BeyondTrust Password Safe Key

Service Name: BeyondTrust Password Safe

Service Description: BeyondTrust Password Safe is a privileged access management solution that secures and manages privileged credentials, providing automated password and session management to protect critical systems and sensitive data.

Service Address: https://www.beyondtrust.com/password-safe

Validation Type: API Auth

IP Allow list: IP restrictions can be configured at the platform level through BeyondTrust's access policies.

Secret Access Scope: Grants API access to the BeyondTrust Password Safe platform, allowing for automated password retrieval, session management, and administrative operations.

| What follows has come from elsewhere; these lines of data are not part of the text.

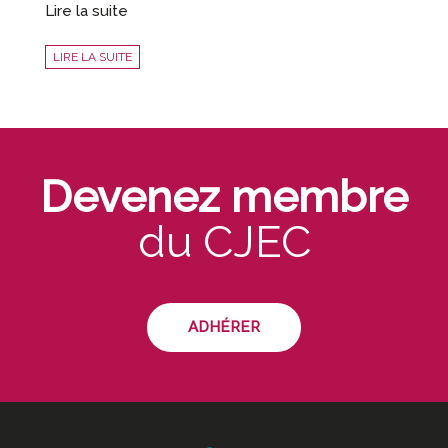
Lire la suite
LIRE LA SUITE
Devenez membre
du CJEC
ADHÉRER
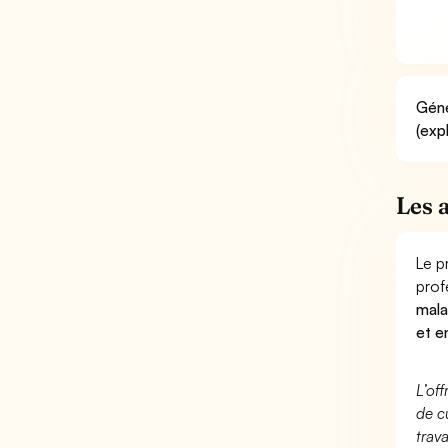
Géné
(exp
Les 
Le p
prof
mala
et e
L’of
de c
trav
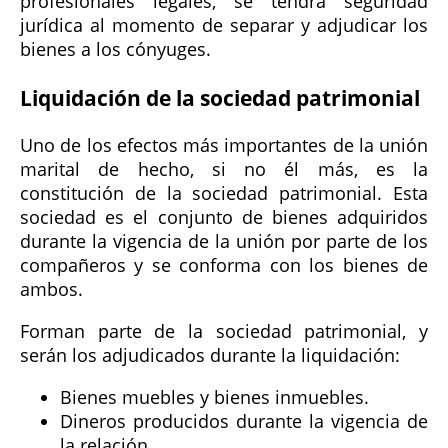
profesionales legales, se tendrá seguridad
jurídica al momento de separar y adjudicar los
bienes a los cónyuges.
Liquidación de la sociedad patrimonial
Uno de los efectos más importantes de la unión
marital de hecho, si no él más, es la
constitución de la sociedad patrimonial. Esta
sociedad es el conjunto de bienes adquiridos
durante la vigencia de la unión por parte de los
compañeros y se conforma con los bienes de
ambos.
Forman parte de la sociedad patrimonial, y
serán los adjudicados durante la liquidación:
Bienes muebles y bienes inmuebles.
Dineros producidos durante la vigencia de
la relación.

Secret Revokement URL: https://www.beyondtrust.com/docs/password-safe/documents/api/index.htm

Secret Example: 3f4d55a8e4b025230071c584a7e32862f6c41a12c2b5d7264d974fb3de6b8741

Suspicious Activity Investigation Instructions:

  • Review the Password Safe audit logs for unusual credential retrievals or API calls.
  • Check for access attempts outside of normal business hours or from unusual locations.
  • Monitor for mass credential retrievals or unusual session activity patterns.
  • Examine API usage patterns for automated scripts or tools that may be misusing the API key.
  • Review user activity reports to identify potential unauthorized access.

Mitigation Instructions:

  • Log into the BeyondTrust Password Safe administrative console.
  • Navigate to the API Registration section.
  • Locate and delete the compromised API key.
  • Generate a new API key with appropriate permissions.
  • Update all legitimate applications and services with the new API key.
  • Implement IP restrictions for API access if not already in place.
  • Consider implementing additional authentication factors for API access.
  • Review and adjust API access permissions to follow the principle of least privilege.